Risk factors for chronic fatigue syndrome/myalgic encephalomyelitis: a systematic scoping review of multiple predictor studies.
Hempel, S, Chambers, D, Bagnall, A-M et al. · Psychological medicine · 2008 · DOI
Quick Summary
This study looked at 11 different research projects to find out what factors might make someone more likely to develop ME/CFS. The researchers examined many potential risk factors including physical health history, emotional wellbeing, social circumstances, and environmental exposures. Unfortunately, the studies didn't consistently agree on which factors were actually important, and no single risk factor was strong enough or reliable enough to help doctors predict who would develop ME/CFS.
Why It Matters
Understanding what causes ME/CFS is crucial for developing better prevention strategies and early interventions. By systematically reviewing what is known about risk factors, this study helps identify gaps in our knowledge and could guide future research priorities to ultimately help at-risk individuals.
Observed Findings
Eleven studies investigated potential risk factors using multiple predictor approaches
Analyzed demographic, medical, psychological, social, and environmental factors
Few risk factors showed significant associations across more than two studies
Many significant findings from individual studies were not replicated in other investigations
No identified factors were suitable for clinical prediction of CFS/ME development
Inferred Conclusions
Current evidence does not support any single risk factor for reliable clinical identification of patients at risk of developing CFS/ME
The research literature is characterized by inconsistent findings and lack of replication across studies
More standardized, coordinated research examining common risk factor panels is needed to establish meaningful predictive patterns
Remaining Questions
Which risk factors, if any, are truly reproducible across different populations and study designs?

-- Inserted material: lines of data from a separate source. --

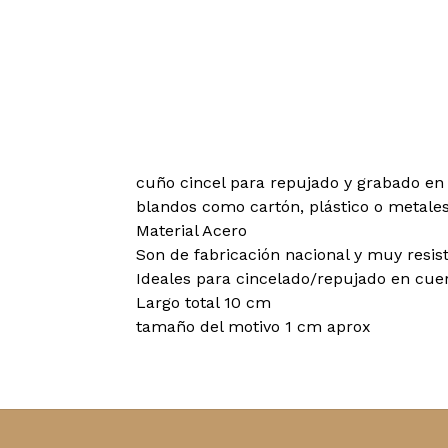
cuño cincel para repujado y grabado en
blandos como cartón, plástico o metales
Material Acero
Son de fabricación nacional y muy resist
Ideales para cincelado/repujado en cuer
Largo total 10 cm
tamaño del motivo 1 cm aprox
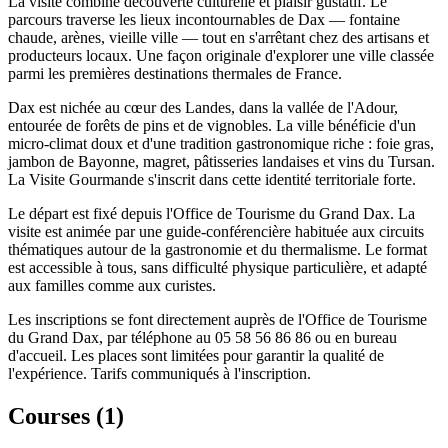
La visite combine découverte culturelle et plaisir gustatif. Le
parcours traverse les lieux incontournables de Dax — fontaine
chaude, arènes, vieille ville — tout en s'arrêtant chez des artisans et
producteurs locaux. Une façon originale d'explorer une ville classée
parmi les premières destinations thermales de France.
Dax est nichée au cœur des Landes, dans la vallée de l'Adour,
entourée de forêts de pins et de vignobles. La ville bénéficie d'un
micro-climat doux et d'une tradition gastronomique riche : foie gras,
jambon de Bayonne, magret, pâtisseries landaises et vins du Tursan.
La Visite Gourmande s'inscrit dans cette identité territoriale forte.
Le départ est fixé depuis l'Office de Tourisme du Grand Dax. La
visite est animée par une guide-conférencière habituée aux circuits
thématiques autour de la gastronomie et du thermalisme. Le format
est accessible à tous, sans difficulté physique particulière, et adapté
aux familles comme aux curistes.
Les inscriptions se font directement auprès de l'Office de Tourisme
du Grand Dax, par téléphone au 05 58 56 86 86 ou en bureau
d'accueil. Les places sont limitées pour garantir la qualité de
l'expérience. Tarifs communiqués à l'inscription.
Courses (
1
)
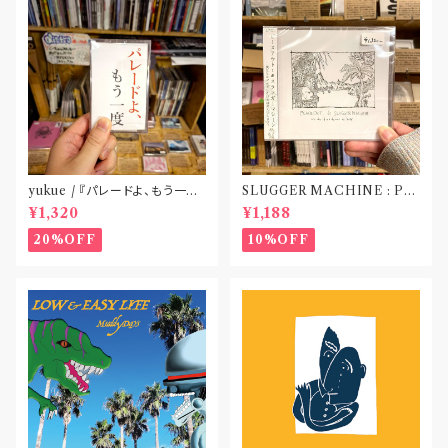
yukue / 『パレードよ、もう一度』
SLUGGER MACHINE : PE
(TAPE)
ACE OUT! / we die if we d
¥1,320
¥1,188
o not do “DIG”(SPLIT CD)
〝横浜&札幌〟
20%OFF
10%OFF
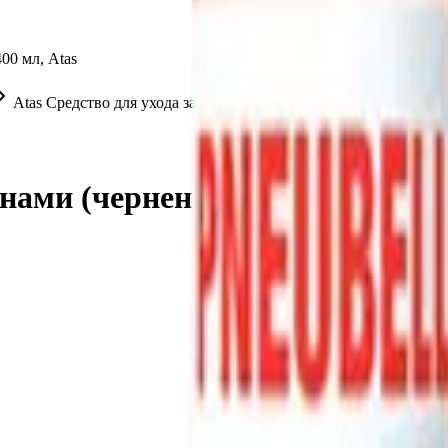
00 мл, Atas
Atas Средство для ухода за шинами (чернение резины) Pneubell
инами (чернение резины) Pneube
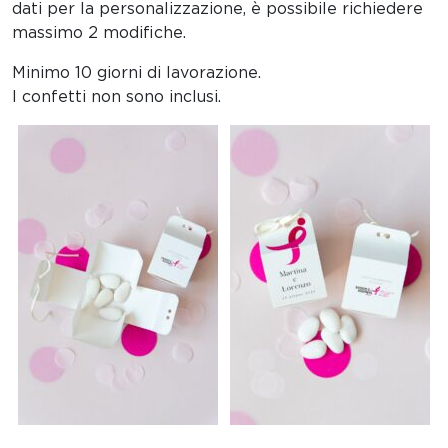
dati per la personalizzazione, è possibile richiedere
massimo 2 modifiche.
Minimo 10 giorni di lavorazione.
I confetti non sono inclusi.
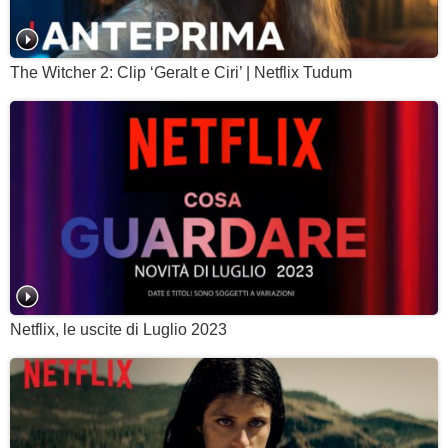
The Witcher 2: Clip ‘Geralt e Ciri’ | Netflix Tudum
Netflix, le uscite di Luglio 2023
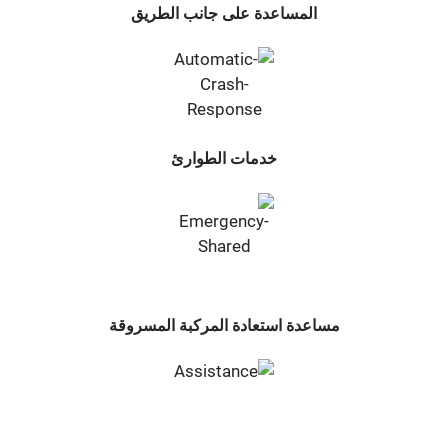
المساعدة على جانب الطريق
خدمات الطوارئ
مساعدة استعادة المركبة المسروقة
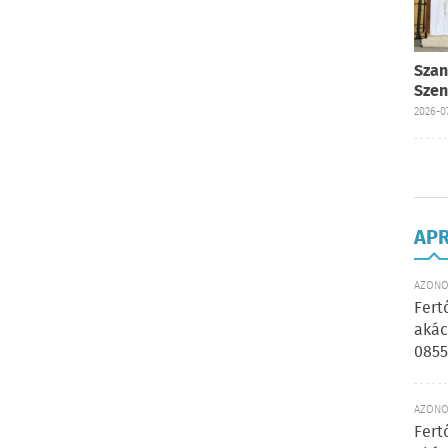
Szan
Szen
2026-07
AP
AZONOS
Fert
akác
0855
AZONOS
Fert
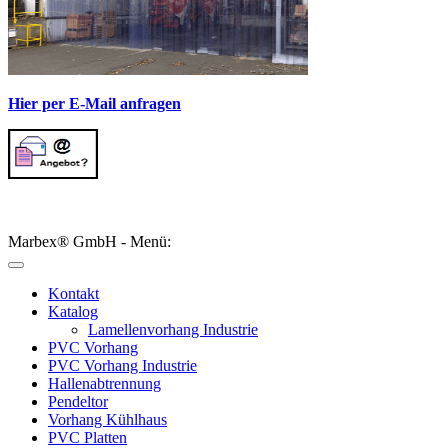
Hier per E-Mail anfragen
Marbex® GmbH - Menü:
Kontakt
Katalog
Lamellenvorhang Industrie
PVC Vorhang
PVC Vorhang Industrie
Hallenabtrennung
Pendeltor
Vorhang Kühlhaus
PVC Platten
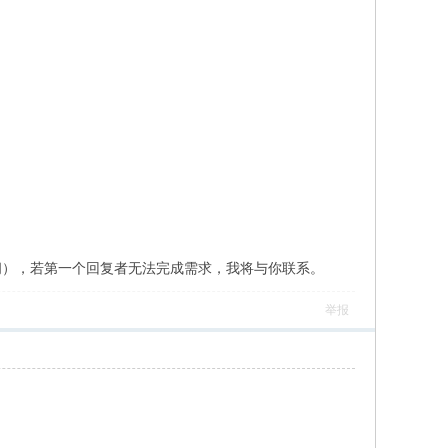
间），若第一个回复者无法完成需求，我将与你联系。
举报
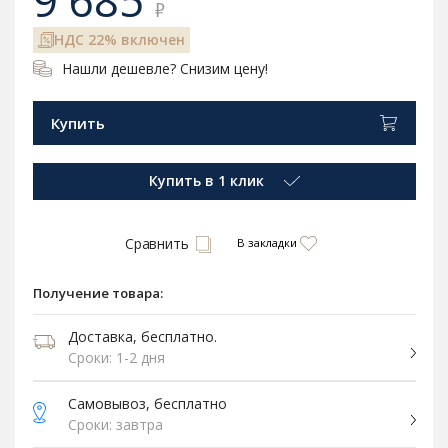
9 685
₽
НДС 22% включен
Нашли дешевле? Снизим цену!
Купить
Купить в 1 клик
Сравнить
В закладки
Получение товара:
Доставка, бесплатно.
Сроки: 1-2 дня
Самовывоз, бесплатно
Сроки: завтра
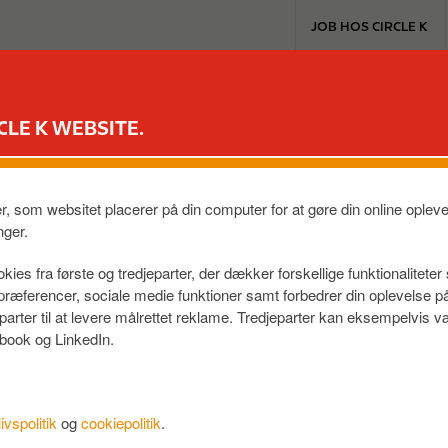
T
JOB HOS CIRCLE K
o
p
m
EXTRA & MASTERCARD
VORES PRODUKTER
TIL BILEN
e
CLE K WEBSITE.
n
u
ebiler - et stadig vok
er, som websitet placerer på din computer for at gøre din online ople
nger.
kies fra første og tredjeparter, der dækker forskellige funktionalitete
f præferencer, sociale medie funktioner samt forbedrer din oplevelse 
eparter til at levere målrettet reklame. Tredjeparter kan eksempelvi
book og LinkedIn.
livspolitik
og
cookiepolitik
.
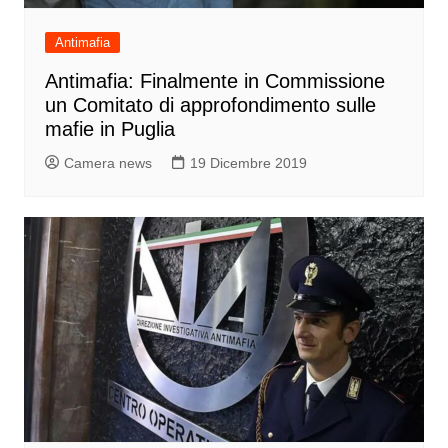
Antimafia
Antimafia: Finalmente in Commissione
un Comitato di approfondimento sulle
mafie in Puglia
Camera news
19 Dicembre 2019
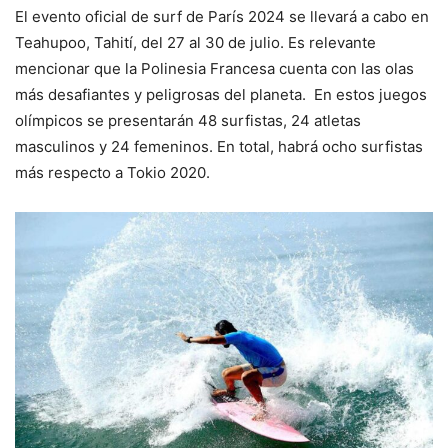
El evento oficial de surf de París 2024 se llevará a cabo en
Teahupoo, Tahití, del 27 al 30 de julio. Es relevante
mencionar que la Polinesia Francesa cuenta con las olas
más desafiantes y peligrosas del planeta. En estos juegos
olímpicos se presentarán 48 surfistas, 24 atletas
masculinos y 24 femeninos. En total, habrá ocho surfistas
más respecto a Tokio 2020.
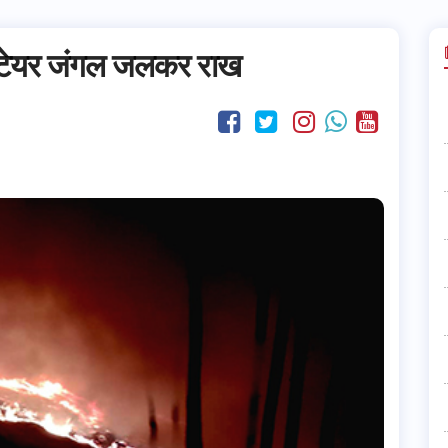
हेक्टेयर जंगल जलकर राख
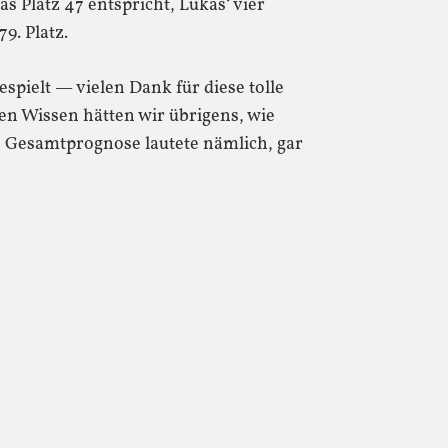
as Platz 47 entspricht, Lukas‘ vier
9. Platz.
pielt — vielen Dank für diese tolle
n Wissen hätten wir übrigens, wie
e Gesamtprognose lautete nämlich, gar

Why do individual studies report significant associations that aren't replicated by others—is this methodological variation or true heterogeneity in risk?
What This Study Does Not Prove
This study does not prove that any specific factor actually causes ME/CFS—it only reviews what other studies have found. The lack of consistent findings across studies does not mean risk factors don't exist; it means existing research hasn't yet identified them reliably or studied the same factors in comparable ways.